To get this math right, it’s absolutely essential to have an accurate Food Cost. This is the most basic purpose of reciProfity. In other businesses this is called the Cost of Goods Sold (COGS) or Cost of Sales. Your Food Costing can be expressed in two ways:

  • As a number: exactly how much money do you pay for the ingredients in a recipe?
  • As a percentage: what percent of a recipe’s sales price goes to paying for its ingredients?

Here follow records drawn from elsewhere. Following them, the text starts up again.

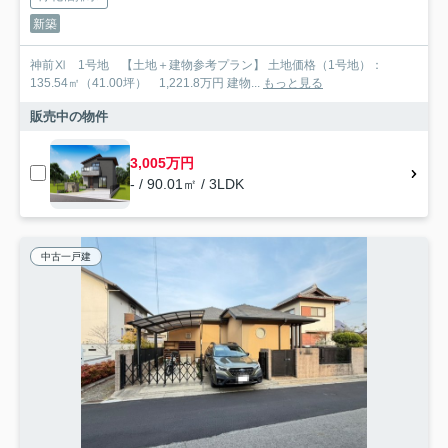
新築
神前Ⅺ 1号地 【土地＋建物参考プラン】 土地価格（1号地）：
135.54㎡（41.00坪） 1,221.8万円 建物...
もっと見る
販売中の物件
3,005万円
- / 90.01㎡ / 3LDK
中古一戸建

Here are some other terms you should know before we get into menu pricing strategies:

  • Fixed Costs, or Overhead, are the expenses connected with opening and operating your business everyday. This includes rent, electricity, gas, insurance, and anything else that stays the same (or almost the same) regardless of your sales volume.
  • Variable Costs are expenses that change directly proportionally to your sales volume. For our purposes, these are the same as Food Cost.
  • Payroll exists somewhere between Fixed Costs and Variable Costs. Even though your payroll costs vary depending on how busy you expect a service period to be, they can’t be expressed as an exact proportion of revenue so it’s not really a variable cost.
  • Gross Margin is the difference between revenue and food cost. In other words, it’s your profit AFTER paying for food but BEFORE paying your fixed costs. Also called Contribution Margin or Gross Profit.
  • Net Income is your profit after paying BOTH fixed and variable costs. From your accountant’s standpoint this is the same as your EBITDA: earnings before interest, taxes, depreciation, and amortization.
  • Breakeven Point is the amount of revenue you need to exactly cover all your fixed costs, variable costs, and payroll. In other words, it’s the amount of sales that results in exactly zero net profit/loss. Here’s how to calculate the amount of sales you need to do in order to hit your breakeven point:
    Breakeven Sales=Fixed Costs/Gross Margin %

Simple Example to illustrate these terms:
You pay $10 for a rib-eye steak and sell it for $30.
Food Cost: $10
Food Cost%: 30%
Gross Margin: $20

Once you begin to add recipes in reciProfity you’ll begin to see how we help you determine your food cost % and match it to a target.

If you see an Actual Food Cost % that is above your Target you’ll start thinking about how best to manage that.  We’re getting you off to a good start here.

Would you change the price you charge? Or modify your ingredients? Or have a talk with your supplier?